Impossible, à la lecture de ces éléments, de ne pas penser à un coup de sonde d’un opérateur étranger qui souhaiterait profiter de l’ouverture du câble pour se lancer sur le marché belge. De quoi relancer le ballet des spéculations sur l’arrivée d’un nouvel acteur sur le marché, à cette exception près que les conditions sont ici très strictes. D’autant que Jack Hamande, président de l’IBPT, nous l’a confirmé: "Il s’agit bien d’une entité, ce n’est pas une catégorie fourre-tout dans laquelle nous avons rassemblé les commentaires que nous avons reçus par-ci, par-là, mais cet acteur a spécifiquement demandé à rester anonyme."

Un géant français…

D’aucuns évoquent le nom d’Altice, la maison mère de Numericable, qui pourrait tenter un coup de poker avec le rachat de Mobistar par exemple. Ou qui aurait souhaité en savoir plus sur les bénéfices de la régulation, sans mettre les mots dans la bouche de Numericable qui, comme les autres câblos belges, ne peut se permettre de dire du bien du projet. Sauf que selon nos informations, Altice ne serait pas notre acteur mystère. Coup dans l’eau.

Autre usual suspect dont certains espèrent l’arrivée en Belgique depuis longtemps: Xavier Niel, le père du français Free, qui n’a jamais manqué une occasion de signaler son intérêt pour le marché. "Mais s’il y a eu de la rhétorique, on ne les a jamais vus s’asseoir à une table de négociations ou même prendre des contacts sur des dossiers belges", affirme un expert du secteur. Orange, autoproclamé fer de lance de la consolidation européenne? On voit difficilement l’intérêt, puisque le groupe est déjà actionnaire majoritaire de Mobistar.

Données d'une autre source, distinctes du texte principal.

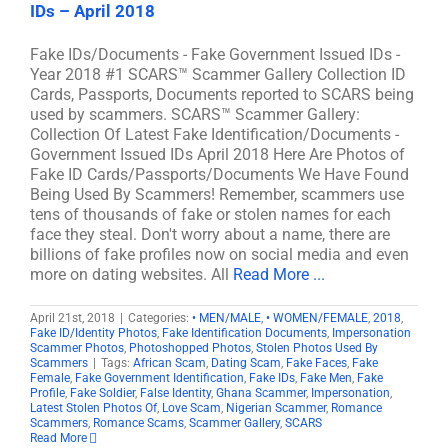
IDs – April 2018
Fake IDs/Documents - Fake Government Issued IDs -
Year 2018 #1 SCARS™ Scammer Gallery Collection ID
Cards, Passports, Documents reported to SCARS being
used by scammers. SCARS™ Scammer Gallery:
Collection Of Latest Fake Identification/Documents -
Government Issued IDs April 2018 Here Are Photos of
Fake ID Cards/Passports/Documents We Have Found
Being Used By Scammers! Remember, scammers use
tens of thousands of fake or stolen names for each
face they steal. Don't worry about a name, there are
billions of fake profiles now on social media and even
more on dating websites. All
Read More ...
April 21st, 2018
|
Categories:
• MEN/MALE
,
• WOMEN/FEMALE
,
2018
,
Fake ID/Identity Photos
,
Fake Identification Documents
,
Impersonation
Scammer Photos
,
Photoshopped Photos
,
Stolen Photos Used By
Scammers
|
Tags:
African Scam
,
Dating Scam
,
Fake Faces
,
Fake
Female
,
Fake Government Identification
,
Fake IDs
,
Fake Men
,
Fake
Profile
,
Fake Soldier
,
False Identity
,
Ghana Scammer
,
Impersonation
,
Latest Stolen Photos Of
,
Love Scam
,
Nigerian Scammer
,
Romance
Scammers
,
Romance Scams
,
Scammer Gallery
,
SCARS
Read More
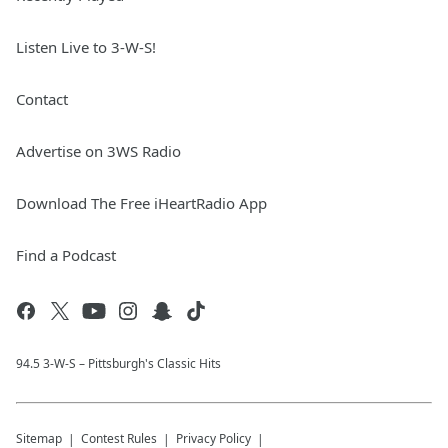
Listen Live to 3-W-S!
Contact
Advertise on 3WS Radio
Download The Free iHeartRadio App
Find a Podcast
94.5 3-W-S – Pittsburgh's Classic Hits
Sitemap
Contest Rules
Privacy Policy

Le néerlandais KPN ? S’il est vrai que l’entreprise affiche une nette préférence pour les réseaux câblés, on l’imagine relativement mal revenir sur le marché belge après avoir vendu à bon prix sa filiale mobile, Base.

Ou une marque d’intérêt pour Mobistar?

Restent des candidats, plus improbables encore, comme Vodafone, Deutsche Telekom ou de plus petits acteurs. Mais à l’heure où tout le monde parle de consolidation, surtout à l’échelon national, une marque d’intérêt pour l’ouverture semble impliquer une marque d’intérêt pour Mobistar: on s’offre un gros opérateur mobile à couverture nationale, pour ensuite couvrir le fixe grâce à la régulation.

À moins, bien entendu, qu’il ne s’agisse que d’un coup de sonde aléatoire. "Il arrive assez fréquemment que des groupes de partout dans le monde participent à ce type de consultations, majoritairement pour se tenir au courant de l’évolution du cadre réglementaire, sans véritable projet industriel", explique un expert du secteur. Les paris sont en tout cas ouverts et, depuis une semaine, le petit monde belge des télécoms s’interroge sur ce "monstre du Loch Ness".